Il periodo di comporto è il periodo di conservazione del posto di lavoro cui ha diritto il lavoratore in caso di malattia.
La durata del periodo di comporto e il regime di calcolo sono determinati dalle previsioni del contratto collettivo applicato al rapporto di lavoro.
Esistono, infatti, tre diverse tipologie di comporto:

  • comporto secco: computato come numero massimo di giorni consecutivi di assenza per malattia, con riferimento ad un unico evento;
  • comporto per sommatoria: computato come somma del numero massimo di giorni di assenza per malattia in un determinato arco di tempo, con riferimento quindi a più eventi di malattia in un arco temporale definito;
  • comporto misto: computato come numero di giorni consecutivi per un unico evento di malattia e come somma di più eventi di malattia considerati in un determinato periodo.

Superato il periodo di comporto, il datore di lavoro può decidere di licenziare il lavoratore.
Alcuni contratti collettivi prevedono la possibilità per il dipendente di chiedere, prima del termine del comporto o al termine dello stesso, un periodo di aspettativa non retribuita, oppure un periodo di ferie.
È necessario porre particolare attenzione alle ipotesi in cui il lavoratore assente per malattia, che abbia superato il periodo di comporto, presenti una disabilità.
Infatti, in tali casi, qualora il contratto collettivo non preveda una particolare disposizione per i lavoratori affetti da disabilità, il datore di lavoro potrebbe trovarsi in difficoltà nell’effettuare un licenziamento, con riferimento al profilo della sua legittimità o meno.
L’assenza per malattia del lavoratore potrebbe, infatti, essere riconducibile proprio alla disabilità del dipendente. Oltre alla legittimità o meno del licenziamento si pone anche la questione della conoscibilità da parte del datore di lavoro della causa dell’assenza del dipendente, dato di natura sensibile.

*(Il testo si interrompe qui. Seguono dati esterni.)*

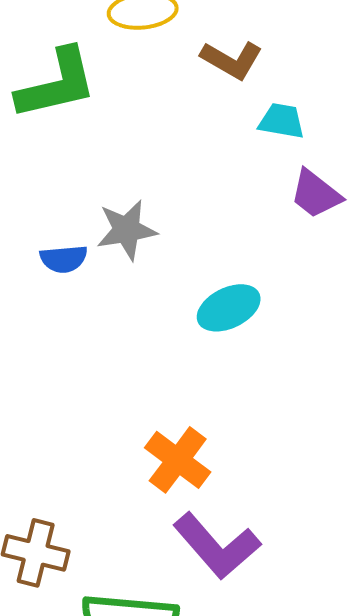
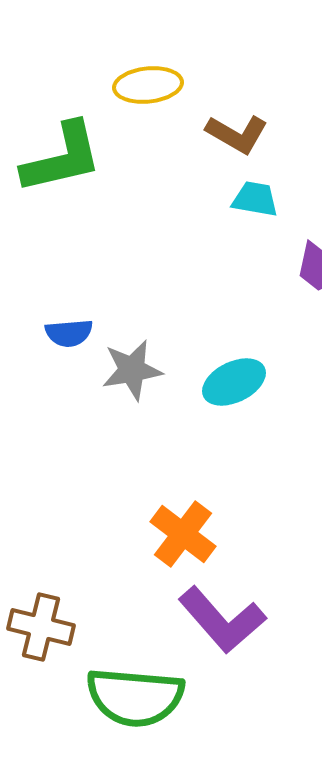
cyan trapezoid: (282, 121) -> (255, 199), moved
gray star: (127, 230) -> (132, 370), moved

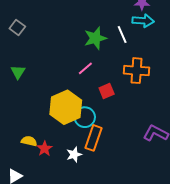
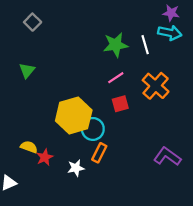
pink line: (85, 68) -> (116, 78), moved
orange cross: (137, 71) -> (156, 86), turned 30
orange rectangle: (93, 138) -> (99, 153), size x0.7

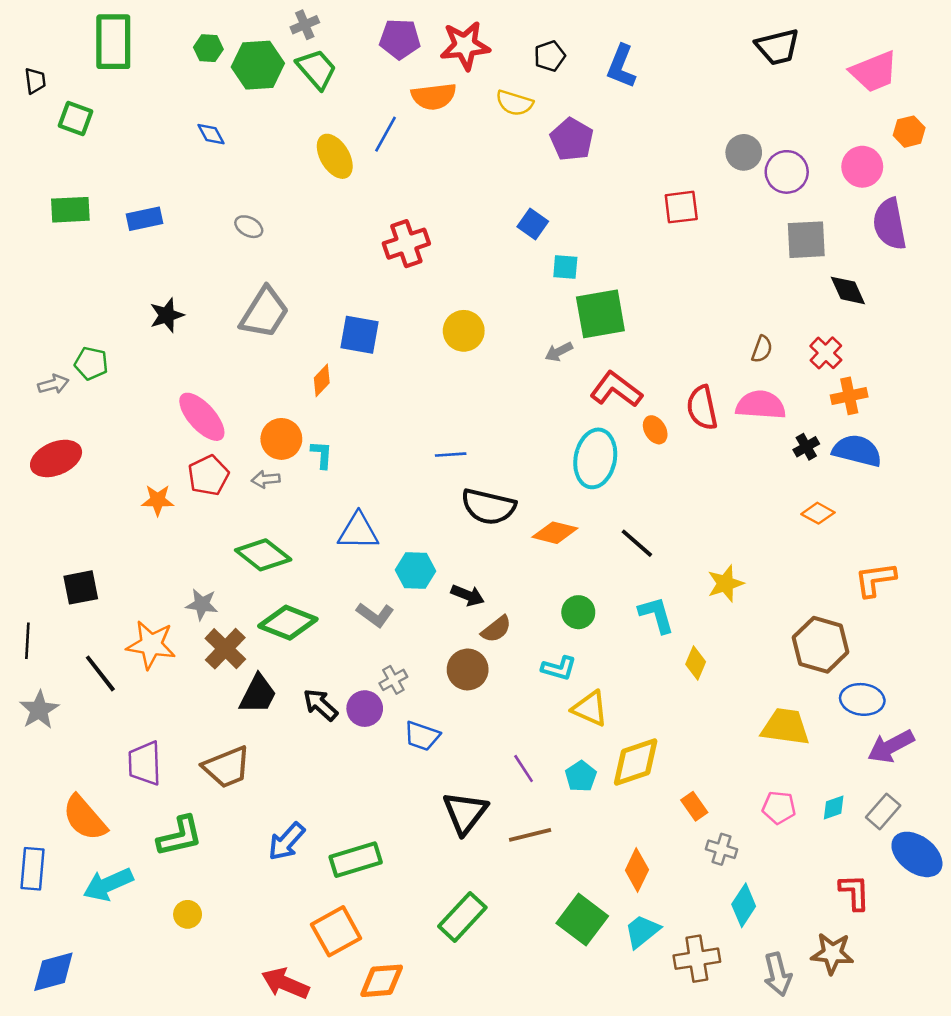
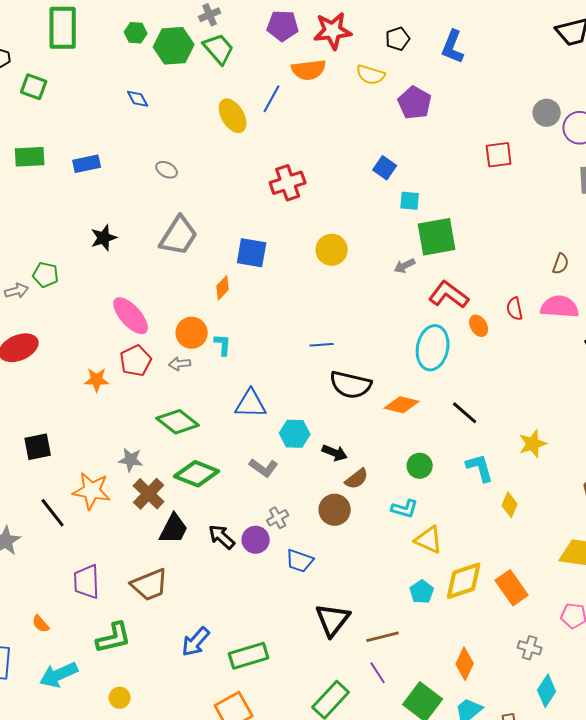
red semicircle: (702, 408) -> (515, 309), size x0.7
purple line: (524, 768) -> (378, 673), moved
orange rectangle: (694, 806) -> (512, 588), moved, size x1.6
orange semicircle: (85, 818) -> (41, 624), size x0.5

Con Ordinanza del 07 gennaio 2025, n. 170, la Corte di Cassazione ha affermato che la conoscenza dello stato di disabilità del dipendente da parte del datore di lavoro fa sorgere in capo a quest’ultimo l’onere di acquisire tutte le informazioni relative all’eventualità che le assenze siano legate allo stato di disabilità, prima di procedere con il suo licenziamento per superamento del periodo di comporto.
Nell’Ordinanza, la Cassazione rileva che l’applicazione dell’ordinario periodo di comporto previsto per il lavoratore non disabile al dipendente che si trovi in condizione di disabilità secondo il diritto dell’Unione Europea costituisce discriminazione indiretta.
La mancata considerazione dei rischi di maggiore fragilità dei lavoratori disabili rispetto ai colleghi non disabili trasforma il criterio del computo dello stesso periodo di comporto in una prassi discriminatoria nei confronti della particolare categoria protetta, in quanto in posizione svantaggiata.
La Cassazione aveva poi auspicato l’introduzione di una disciplina ad hoc in materia di comporto per lavoratori disabili, evitando, così, l’equiparazione del comporto di lavoratori portatori di handicap e non.

Anche la Corte di Giustizia Europea si è espressa recentemente in materia, con Sentenza dell’11 settembre 2025, C-5/24.
Tuttavia, nel caso in esame, la Corte di Giustizia ha ritenuto ammissibile e non discriminatoria la previsione di un contratto collettivo nazionale che prevede la conservazione del posto di lavoro per malattia per 180 giorni, a cui può aggiungersi – su richiesta del lavoratore – un periodo di aspettativa non rinnovabile di 120 giorni. La previsione si ritiene applicabile a tutti i lavoratori, ma la Corte si Giustizia europea sottolinea che ciò non può esimere il datore di lavoro dall’adottare soluzioni ragionevoli – senza che ciò costituisca un onere eccessivo per il datore – che consentano il mantenimento occupazionale del lavoratore con handicap.

Tale valutazione di congruità viene, dunque, rimessa al Giudice. Spetterà, pertanto, al Giudice stesso stabilire se, in mancanza di specifiche previsioni contrattuali, il datore di lavoro ha adottato i cosiddetti accomodamenti ragionevoli nei confronti di lavoratori affetti da disabilità ovvero se la mancata adozione di tali misure è giustificata dall’eccessivo o sproporzionato onere posto in capo al datore stesso, soggetto obbligato.
Infine, la Corte Europea chiarisce che la concessione dell’aspettativa non è accomodamento ragionevole se applicato indistintamente a tutti i lavoratori e, di conseguenza, a prescindere dalla condizione di disabilità.
L’applicazione di un periodo di comporto prolungato dovrà risultare da una valutazione specifica della disabilità da parte del datore di lavoro.